Creating publication-ready LC-MS data plots

Ossama Edbali

1 Installation

lcmsPlot is a Bioconductor package and to install it we have to use BiocManager.

if (!requireNamespace("BiocManager", quietly = TRUE))
    install.packages("BiocManager")
BiocManager::install("lcmsPlot")

2 Load data

The dataset used in this vignette originates from a prepared sample spiked with known standards, specifically L-Proline and L-Kynurenine. These compounds are highlighted throughout the vignette and serve as concrete examples to illustrate the different steps of the workflow.

To support reproducibility and hands-on exploration, example data files are provided in inst/extdata/standards-mzml.zip.

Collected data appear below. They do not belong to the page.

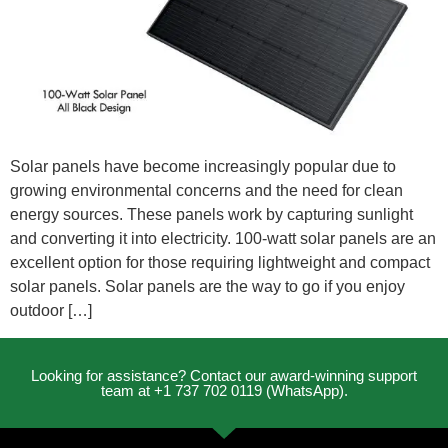
Solar panels have become increasingly popular due to
growing environmental concerns and the need for clean
energy sources. These panels work by capturing sunlight
and converting it into electricity. 100-watt solar panels are an
excellent option for those requiring lightweight and compact
solar panels. Solar panels are the way to go if you enjoy
outdoor […]
Looking for assistance? Contact our award-winning support
team at +1 737 702 0119 (WhatsApp).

Two types of files are included:

• An MS1-only file, which is suitable for tasks such as peak detection, feature alignment, and quantitation.
• An MS2 file, which additionally enables exploration of fragmentation spectra for compound identification and spectral matching.

library(lcmsPlot)

exdir <- tempdir()

# Unzip the file containing the mzML files
utils::unzip(
    system.file("extdata", "standards-mzml.zip", package = "lcmsPlot"),
    exdir = exdir
)

mzml_dir <- file.path(exdir, "mzml")

samples_metadata <- data.frame(
    sample_id = c(
        "l-proline-MS1",
        "l-proline-MS2",
        "l-kynurenine-MS1",
        "l-kynurenine-MS2"),
    sample_name = c(rep("L-Proline", 2), rep("L-Kynurenine", 2)),
    ms_level = c(1, 2, 1, 2)
)

3 Overview of the data

The following figure illustrates the presence of the two spiked standards, L-Proline and L-Kynurenine, in the MS1-only samples. For each compound, an extracted ion chromatogram is generated using its expected m/z value and retention time, with narrow tolerances to precisely capture the corresponding signal.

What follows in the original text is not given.